Au-delà de l’aventure, le groupe est solidaire mais l’influence insidieuse du Mythe commence déjà à se faire sentir. Damian aime à faire cavalier seul, ce qui a le don d’attirer les soupçons des autres investigateurs. A ce stade de la campagne, nous ne savons rien sur lui, ni son job, ni où il habite et il semble impossible de gagner sa confiance… la seule chose qui transparaît est son origine (très) populaire, le rendant d’autant plus méfiant envers mon personnage, le juge. Il pourrait être un artiste.

Est-ce une bonne méthode pour éviter les ennuis ou un risque énorme de se retrouver isolé au mauvais moment?
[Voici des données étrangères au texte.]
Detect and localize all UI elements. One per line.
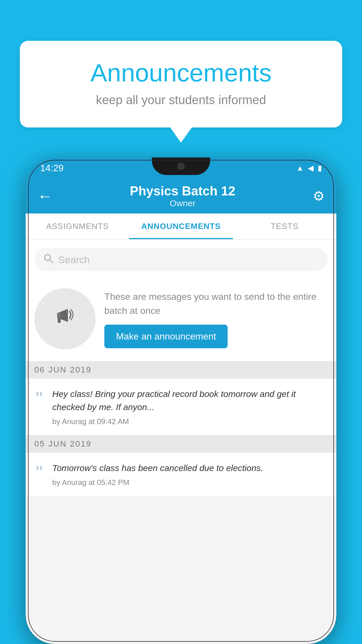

Vous le saurez peut être un peu plus tard.

En tout état de cause, le docteur commence lui aussi à être affecté par tout ce ramdam, je vous laisse juger avec un extrait de ses mémoires rapporté ci-dessous.

Une Balade dans le parc

Session de jeu #4

Date: Mercredi 22 juin 2016
Lieu: Skype

Investigateurs présents:
Allistair McAllister, juge
Dr. Marcus Olivenstein, psychiatre
Paul Watkins, antiquaire
Damian, artiste

Extrait du journal du docteur Olivenstein, « De l’homme à la légende », tome 84.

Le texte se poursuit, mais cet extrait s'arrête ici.